◆ Data for analysis:
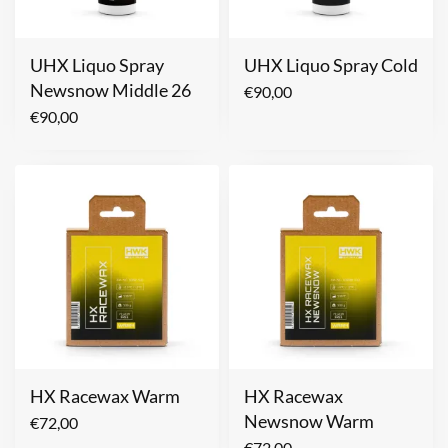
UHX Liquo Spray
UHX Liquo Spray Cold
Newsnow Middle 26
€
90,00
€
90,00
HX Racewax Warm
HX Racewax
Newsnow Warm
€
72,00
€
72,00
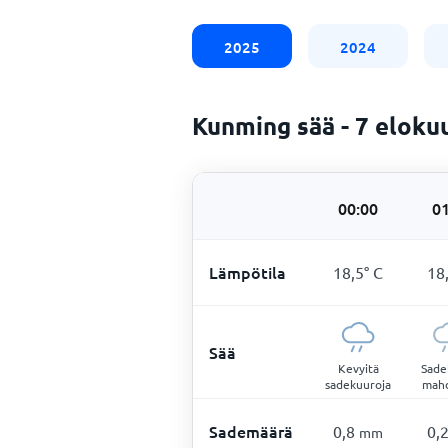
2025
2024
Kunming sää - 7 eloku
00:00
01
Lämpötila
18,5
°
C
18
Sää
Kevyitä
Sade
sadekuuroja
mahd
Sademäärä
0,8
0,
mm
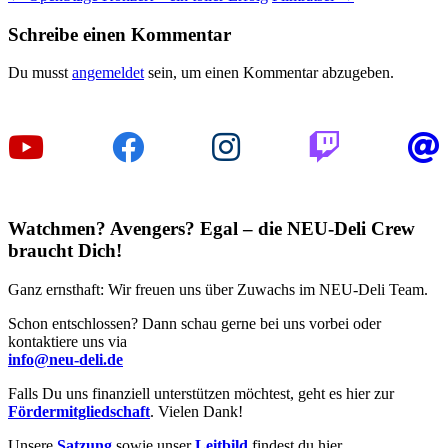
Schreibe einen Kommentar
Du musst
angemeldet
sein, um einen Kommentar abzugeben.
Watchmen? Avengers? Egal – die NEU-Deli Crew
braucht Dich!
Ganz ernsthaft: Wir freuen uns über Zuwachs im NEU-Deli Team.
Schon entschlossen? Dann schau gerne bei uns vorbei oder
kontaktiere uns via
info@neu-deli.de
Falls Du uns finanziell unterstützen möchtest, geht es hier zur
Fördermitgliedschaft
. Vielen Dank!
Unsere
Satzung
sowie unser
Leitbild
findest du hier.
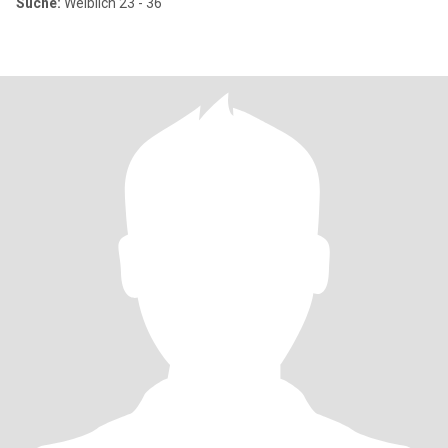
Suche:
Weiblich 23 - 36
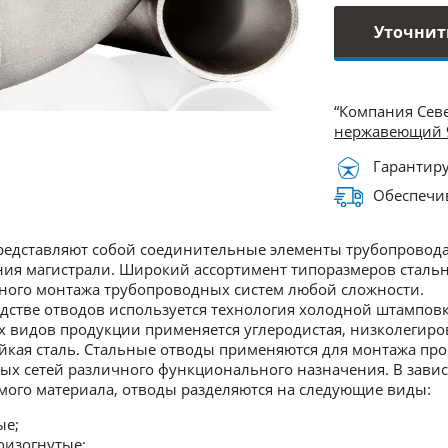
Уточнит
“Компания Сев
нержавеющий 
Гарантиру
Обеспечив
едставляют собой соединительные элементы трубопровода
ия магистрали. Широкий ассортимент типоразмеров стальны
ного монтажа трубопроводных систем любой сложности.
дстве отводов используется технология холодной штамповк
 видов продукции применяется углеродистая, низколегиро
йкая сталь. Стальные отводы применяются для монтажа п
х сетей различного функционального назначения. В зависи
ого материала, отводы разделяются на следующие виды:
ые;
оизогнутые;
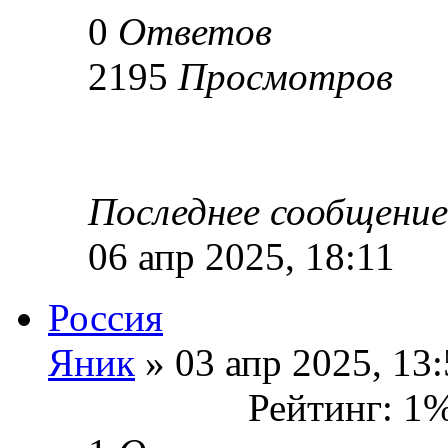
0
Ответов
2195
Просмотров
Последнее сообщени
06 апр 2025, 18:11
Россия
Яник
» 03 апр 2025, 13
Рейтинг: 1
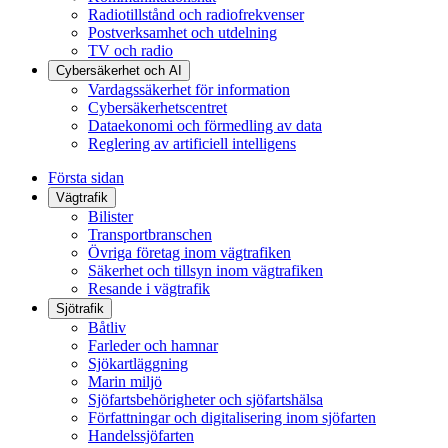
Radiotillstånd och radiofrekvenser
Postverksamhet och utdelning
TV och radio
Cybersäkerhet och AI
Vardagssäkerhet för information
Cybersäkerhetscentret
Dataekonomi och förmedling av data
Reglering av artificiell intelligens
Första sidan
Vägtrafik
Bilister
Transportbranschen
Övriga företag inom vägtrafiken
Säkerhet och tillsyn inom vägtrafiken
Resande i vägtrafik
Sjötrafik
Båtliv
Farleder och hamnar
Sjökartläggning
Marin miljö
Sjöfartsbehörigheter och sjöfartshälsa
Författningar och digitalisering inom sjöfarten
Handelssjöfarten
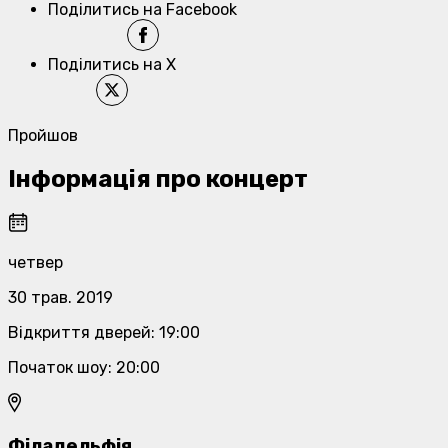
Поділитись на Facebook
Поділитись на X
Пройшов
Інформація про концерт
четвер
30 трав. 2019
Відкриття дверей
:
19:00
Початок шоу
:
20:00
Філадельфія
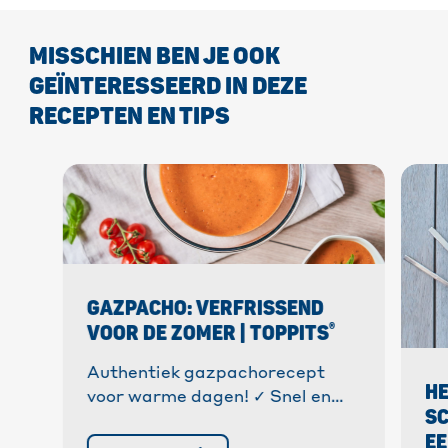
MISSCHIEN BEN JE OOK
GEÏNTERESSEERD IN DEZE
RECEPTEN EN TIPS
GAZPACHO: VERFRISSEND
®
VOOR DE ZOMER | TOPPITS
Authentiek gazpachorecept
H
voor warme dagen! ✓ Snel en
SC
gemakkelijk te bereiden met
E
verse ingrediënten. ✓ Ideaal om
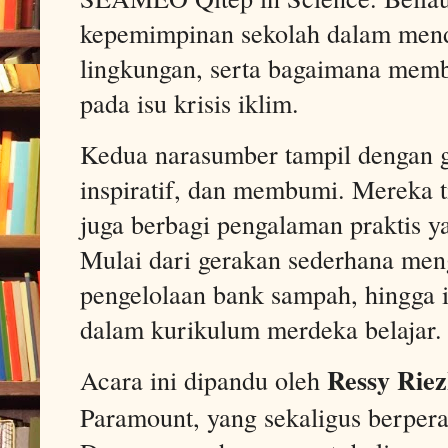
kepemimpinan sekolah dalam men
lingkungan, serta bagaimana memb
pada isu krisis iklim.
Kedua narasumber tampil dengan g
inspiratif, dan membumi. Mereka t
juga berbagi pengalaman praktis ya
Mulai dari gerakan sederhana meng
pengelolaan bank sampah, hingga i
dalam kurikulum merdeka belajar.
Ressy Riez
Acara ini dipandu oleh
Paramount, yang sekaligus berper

◆ Activity: Copy only the lines above from the one containing "х сетей различного" through the one containing "pengelolaan bank sampah, hingga i", both included. Leave out the pictures.

◆ Solution for this exercise:
х сетей различного функционального назначения. В зависи
ого материала, отводы разделяются на следующие виды:
ые;
оизогнутые;
0
Ответов
2195
Просмотров
Последнее сообщени
06 апр 2025, 18:11
Россия
Яник
» 03 апр 2025, 13
Рейтинг: 1
Radiotillstånd och radiofrekvenser
Postverksamhet och utdelning
TV och radio
Cybersäkerhet och AI
Vardagssäkerhet för information
Cybersäkerhetscentret
Dataekonomi och förmedling av data
Reglering av artificiell intelligens
Första sidan
Vägtrafik
Bilister
Transportbranschen
Övriga företag inom vägtrafiken
Säkerhet och tillsyn inom vägtrafiken
Resande i vägtrafik
Sjötrafik
Båtliv
Farleder och hamnar
Sjökartläggning
Marin miljö
Sjöfartsbehörigheter och sjöfartshälsa
Författningar och digitalisering inom sjöfarten
Handelssjöfarten
Поділитись на Facebook
Поділитись на X
Пройшов
Інформація про концерт
четвер
30 трав. 2019
Відкриття дверей
:
19:00
Початок шоу
:
20:00
Філадельфія
MISSCHIEN BEN JE OOK
GEÏNTERESSEERD IN DEZE
RECEPTEN EN TIPS
GAZPACHO: VERFRISSEND
®
VOOR DE ZOMER | TOPPITS
Authentiek gazpachorecept
H
voor warme dagen! ✓ Snel en
SC
gemakkelijk te bereiden met
E
verse ingrediënten. ✓ Ideaal om
kepemimpinan sekolah dalam men
lingkungan, serta bagaimana memb
pada isu krisis iklim.
Kedua narasumber tampil dengan g
inspiratif, dan membumi. Mereka t
juga berbagi pengalaman praktis ya
Mulai dari gerakan sederhana meng
pengelolaan bank sampah, hingga i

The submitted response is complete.